Peter Drucker and the Future of Management

A great mind of the modern world, Peter Drucker, passed away recently.  The celebrated management guru, considered as the “Father of Modern Management” was in his late 90s when he left his body.  But his mind was fresh and a source of clarity for professionals as well as thinkers in Management.

There are two types of prophets or visionaries.  First are the idealistic type who can foresee the long-term future possibilities in the realms of ideal mind and spirit.  The second are the pragmatic type who have a usable insight into the immediate future possibilities and the present actualities of life.  Peter Drucker belongs to the second type, a visionary whose writings are classics of pragmatic insight.  Some of his perceptions are simple but with profound pragmatic implications for business.  For example, he is the first management thinker to point out that the purpose of a business organisation is not making profit but to serve the customer.  Take care of the customer, said Drucker, profits will take care of itself.  A simple perception and also a startling one.  But as the corporate world started putting into practice Drucker’s perceptions, the relation between customer satisfaction and profitability became increasingly evident.  We will not enter here into any discussion on the life and thought of Peter Drucker, but indicate briefly two interesting perceptions pointing out towards the future of Management.

At present, Business and Management are going through an evolutionary transition.  Globalisation of business has added new complexities which require a synthesis of the global realities with the needs of the local environment and culture, in other words, what is now known as the “global” approach.  In the inner or “people” dimension, an increasing number of people in the corporate world, especially the creative and talented, are seeking for something more than money and career, for an inner fulfilment in the mental, moral or spiritual spheres.  These emerging trends in business demand a new approach to Management which can lead to an integral fulfilment of all these trends of the future.

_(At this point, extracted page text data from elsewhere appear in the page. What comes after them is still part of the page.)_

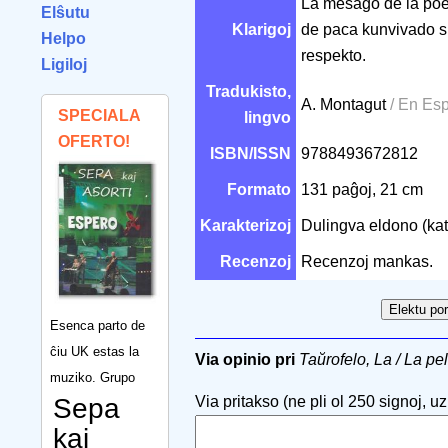
La mesaĝo de la poem
Elŝutu
Klarigoj
de paca kunvivado s
Helpo
respekto.
Ligiloj
Tradukisto,
A. Montagut
/ En Es
SPECIALA
lingvo
OFERTO!
ISBN/ISSN
9788493672812
Formato
131 paĝoj, 21 cm
Karakterizoj
Dulingva eldono (ka
Recenzoj
Recenzoj mankas.
Esenca parto de
ĉiu UK estas la
Via opinio pri
Taŭrofelo, La / La pe
muziko. Grupo
Sepa
Via pritakso (ne pli ol 250 signoj, uzu
kaj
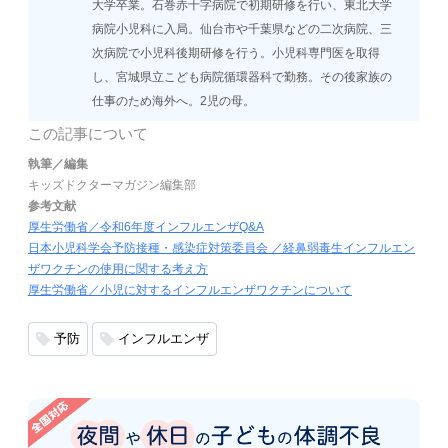
大学卒業。石巻赤十字病院で初期研修を行い、東北大学
病院小児科に入局。仙台市や千葉県などの二次病院、三
次病院で小児科後期研修を行う。小児科専門医を取得
し、宮城県立こども病院循環器科で勤務。その後家族の
仕事のため海外へ。2児の母。
この記事について
執筆／編集
キッズドクターマガジン編集部
参考文献
厚生労働省／令和6年度インフルエンザQ&A
日本小児科学会予防接種・感染症対策委員会 ／経鼻弱毒生インフルエン
ザワクチンの使用に関する考え方
厚生労働省／小児に対するインフルエンザワクチンについて
予防
インフルエンザ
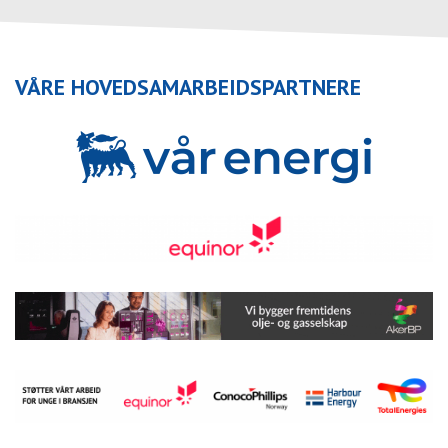
VÅRE HOVEDSAMARBEIDSPARTNERE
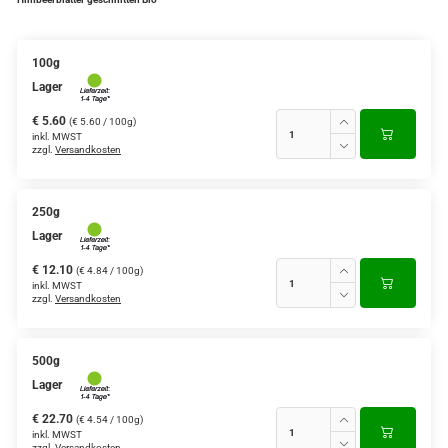
100g
Lager
€ 5.60
(€ 5.60 / 100g)
inkl. MWST
zzgl.
Versandkosten
250g
Lager
€ 12.10
(€ 4.84 / 100g)
inkl. MWST
zzgl.
Versandkosten
500g
Lager
€ 22.70
(€ 4.54 / 100g)
inkl. MWST
zzgl.
Versandkosten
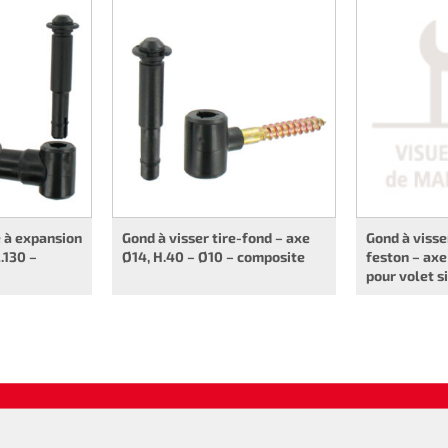
e à expansion
Gond à visser tire-fond – axe
Gond à visse
.130 –
Ø14, H.40 – Ø10 – composite
feston – axe
pour volet s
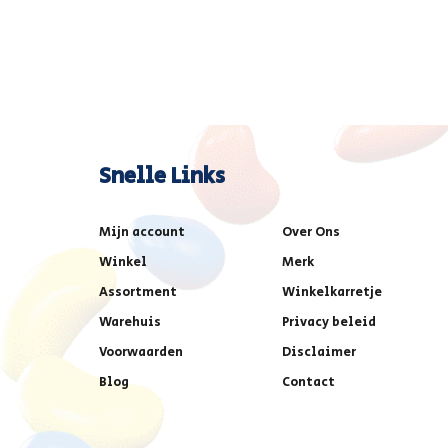
Snelle Links
Mijn account
Over Ons
Winkel
Merk
Assortment
Winkelkarretje
Warehuis
Privacy beleid
Voorwaarden
Disclaimer
Blog
Contact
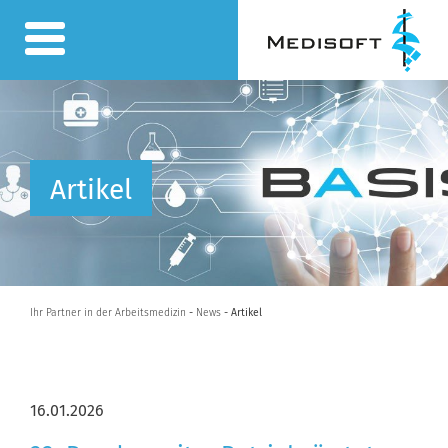
Artikel
Ihr Partner in der Arbeitsmedizin
-
News
- Artikel
16.01.2026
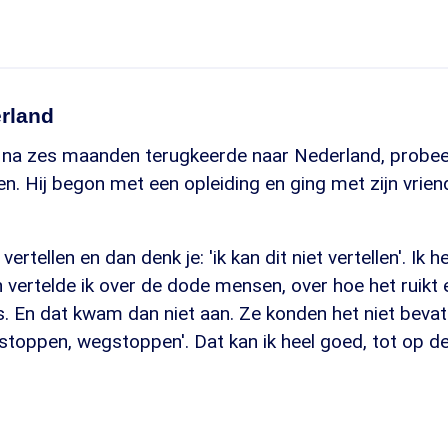
erland
na zes maanden terugkeerde naar Nederland, probeerd
n. Hij begon met een opleiding en ging met zijn vrie
vertellen en dan denk je: 'ik kan dit niet vertellen'. Ik 
vertelde ik over de dode mensen, over hoe het ruikt 
is. En dat kwam dan niet aan. Ze konden het niet bevat
stoppen, wegstoppen'. Dat kan ik heel goed, tot op d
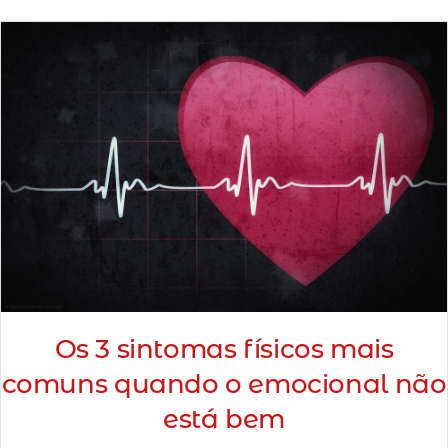
Minha Conta
AGENDAMENTO
Os 3 sintomas físicos mais
comuns quando o emocional não
está bem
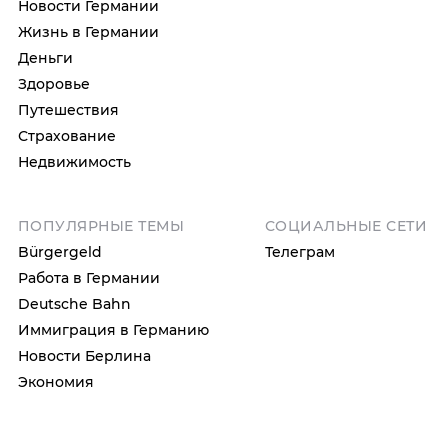
Новости Германии
Жизнь в Германии
Деньги
Здоровье
Путешествия
Страхование
Недвижимость
ПОПУЛЯРНЫЕ ТЕМЫ
СОЦИАЛЬНЫЕ СЕТИ
Bürgergeld
Телеграм
Работа в Германии
Deutsche Bahn
Иммиграция в Германию
Новости Берлина
Экономия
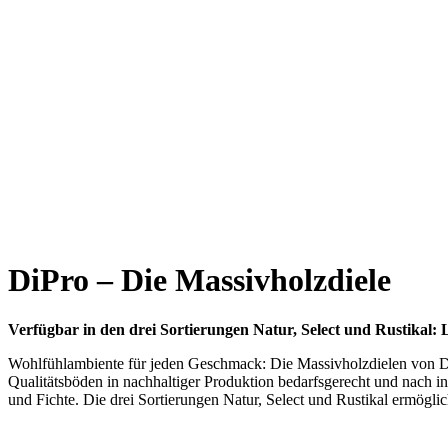
DiPro – Die Massivholzdiele
Verfügbar in den drei Sortierungen Natur, Select und Rustikal: 
Wohlfühlambiente für jeden Geschmack: Die Massivholzdielen von Di
Qualitätsböden in nachhaltiger Produktion bedarfsgerecht und nach
und Fichte. Die drei Sortierungen Natur, Select und Rustikal ermögli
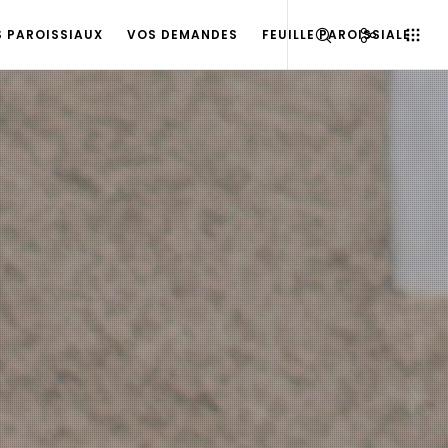
S PAROISSIAUX
VOS DEMANDES
FEUILLE PAROISSIALE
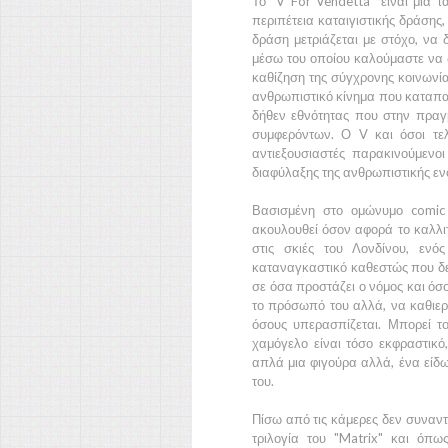
Το
"V For Vendetta"
είναι μια τα
περιπέτεια καταιγιστικής δράσης
δράση μετριάζεται με στόχο, να 
μέσω του οποίου καλούμαστε να 
καθίζηση της σύγχρονης κοινωνία
ανθρωπιστικό κίνημα που καταπατ
δήθεν εθνότητας που στην πραγμα
συμφερόντων. Ο
V
και όσοι τε
αντιεξουσιαστές παρακινούμεν
διαφύλαξης της ανθρωπιστικής εν
Βασισμένη στο ομώνυμο comi
ακουλουθεί όσον αφορά το καλλιτε
στις σκιές του
Λονδίνου
, ενό
καταναγκαστικό καθεστώς που δεν
σε όσα προστάζει ο νόμος και όσ
το πρόσωπό του αλλά, να καθιερώ
όσους υπερασπίζεται. Μπορεί τ
χαμόγελο είναι τόσο εκφραστικό,
απλά μια φιγούρα αλλά, ένα είδω
του.
Πίσω από τις κάμερες δεν συναν
τριλογία του
"Matrix"
και όπως 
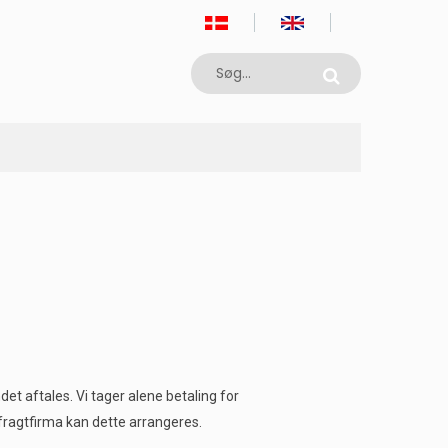
 aftales. Vi tager alene betaling for
 fragtfirma kan dette arrangeres.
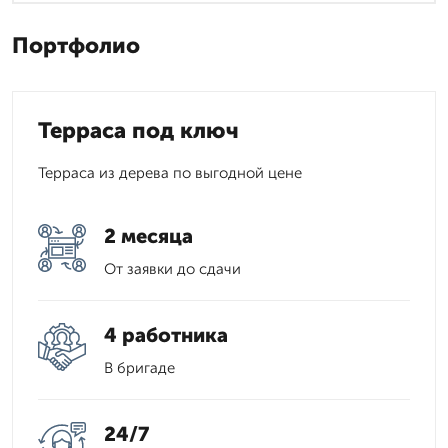
Портфолио
Терраса под ключ
Терраса из дерева по выгодной цене
2 месяца
От заявки до сдачи
4 работника
В бригаде
24/7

Peter Drucker, always prophetic and perceptive, has thrown some luminous hints which may perhaps provide us with some clues to a new approach to Management.  In one of his definitions of Management, he says : “Management… deals with people, their values, their growth, and development, social structure, the community and even with spiritual concerns”.  Here the “Father of modern Management” gives an indication of the main factors which will shape global business and management of the future…. people, values, growth and development or evolution and spirituality.  But Peter Drucker is also perceptive enough to understand the fact that Globalisation will not make local or national realities irrelevant.  He wrote : “If management does not leverage the specific cultural heritage of a country and people, social and economic development is unlikely to take place”.  As the anti-globalisation activists and the NGO movements have repeatedly emphasised, what is now called “globalisation” in business is predominantly a Western cultural phenomenon driven by Western values.  So, any attempt to impose this Westernised globalism uniformly on all nations or communities, ignoring or suppressing the unique cultural environment and heritage of the nation or community is not likely to be successful or effective in the long run.

Thus, the new management paradigm of the future has to be at once global and national, spiritual and secular.  It has to be global in the sense that it must be based on the universal principles and values of Man, life and Nature.  It has to be also national to unleash the unique creative genius of the local population.  It has to be spiritual because future evolution of humanity will be predominantly an inner spiritual evolution towards a higher consciousness beyond the rational mind.  Finally, it must be also secular because the spirituality of the future will not be a negative or exclusive spirituality which denies the secular and worldly life; it will be a world-embracing spirituality which will make the attempt to illumine and uplift every activity of the secular life of man to a deeper and higher level of consciousness.